Sign in to follow this  
theScore

DX11 How to make downsampling with directx 11 ?

Recommended Posts

theScore    158

Hello !

I have a texture in 4K resolution and I need to downsample this texture to get a 1x1 resulting texture.

I know that there are intermediate downsamplings before getting to the 1x1 texture but how downsampling works and how do I have to code my pixel shader to downsample my texture ?

Share this post


Link to post
Share on other sites
vinterberg    1236

For each slice, you just use a simple copy-pixel pixel shader and adjust your UVs with 0.5 texel offset with linear filtering - just continue this down to the 1x1 texture. That way, you let the hardware filtering do the job of averaging the pixels with nearly no cost, since you're sampling in-between texels :)

 

Share this post


Link to post
Share on other sites
theScore    158
11 hours ago, vinterberg said:

For each slice, you just use a simple copy-pixel pixel shader and adjust your UVs with 0.5 texel offset with linear filtering - just continue this down to the 1x1 texture. That way, you let the hardware filtering do the job of averaging the pixels with nearly no cost, since you're sampling in-between texels :)

 

So you mean the pixel shader would look like something like this :

pixelOut = pixelIN ; 

?

Share this post


Link to post
Share on other sites
vinterberg    1236

Pseudo-code:

for (slice = (nslices - 1) to 1 step -1)
{
	setrendertarget(texture[slice - 1]);				// render to half-size texture
	pixelshader->setinputtexture(texture[slice]);
	texwidth = texture[slice].width;					// the double-size texture we want to downsample
	texheight = texture[slice].height;
	float u_offset = (1.0f / texwidth) / 2.0f;			// half texel size
	float v_offset = (1.0f / texheight) / 2.0f;
	pixelshader->setUVoffset(u_offset, v_offset);
	pixelshader->run();									// draw a fullscreen
}

pixelshader
{
	pixel_out = texture_sample(texture_input, vertexshader_UV + UVoffset);
};

 

Share this post


Link to post
Share on other sites
unbird    8338
13 hours ago, belfegor said:

I thought we didnt need pixel offset since dx11?

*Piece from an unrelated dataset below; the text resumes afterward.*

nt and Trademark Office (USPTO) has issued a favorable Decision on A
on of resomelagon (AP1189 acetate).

We don't, but here it's set so deliberately to use bilinear filtering for downsampling.

Aside: You can use the API to do this, though you won't have control of the filtering: ID3D11DeviceContext::GenerateMips (note the mandatory creation flags for the texture) .

Share this post


Link to post
Share on other sites
belfegor    2835

I am confused as what to believe is true now.

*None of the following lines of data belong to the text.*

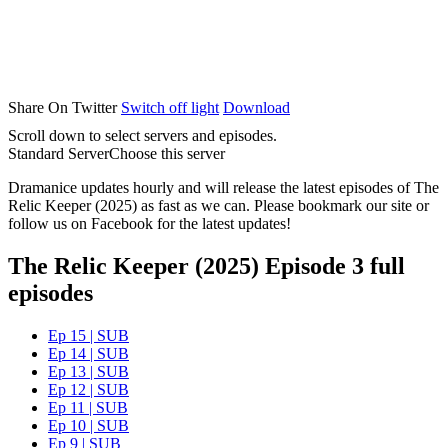
Share On Twitter
Switch off light
Download
Scroll down to select servers and episodes.
Standard Server
Choose this server
Dramanice updates hourly and will release the latest episodes of The
Relic Keeper (2025) as fast as we can. Please bookmark our site or
follow us on Facebook for the latest updates!
The Relic Keeper (2025) Episode 3 full
episodes
Ep 15 | SUB
Ep 14 | SUB
Ep 13 | SUB
Ep 12 | SUB
Ep 11 | SUB
Ep 10 | SUB
Ep 9 | SUB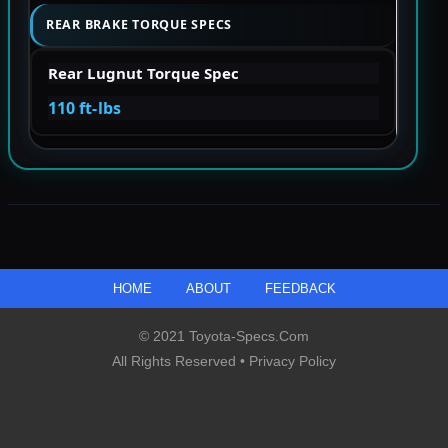
REAR BRAKE TORQUE SPECS
Rear Lugnut Torque Spec
110 ft-lbs
HOME
ABOUT
FEEDBACK
© 2021 Toyota-Specs.com
All Rights Reserved •
Privacy Policy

For example, i am looking at MJP shadow sample project, where he downsample/scale texture, there is no "pixel offsets" applied, just bilinear filter:

 

quad verts

QuadVertex verts[4] =
    {
        { XMFLOAT4(1, 1, 1, 1), XMFLOAT2(1, 0) },
        { XMFLOAT4(1, -1, 1, 1), XMFLOAT2(1, 1) },
        { XMFLOAT4(-1, -1, 1, 1), XMFLOAT2(0, 1) },
        { XMFLOAT4(-1, 1, 1, 1), XMFLOAT2(0, 0) }
    };

 

quad vertex shader

VSOutput QuadVS(in VSInput input)
{
    VSOutput output;

    // Just pass it along
    output.PositionCS = input.PositionCS;
    output.TexCoord = input.TexCoord;

    return output;
}

 

// Uses hw bilinear filtering for upscaling or downscaling
float4 Scale(in PSInput input) : SV_Target
{
    return InputTexture0.Sample(LinearSampler, input.TexCoord);
}

 

Share this post


Link to post
Share on other sites
galop1n    977

Are you interested only in the 1x1 version ? or do you need all the chain ? To do short, Are you computing the average exposure for exposure adaptation or something else ?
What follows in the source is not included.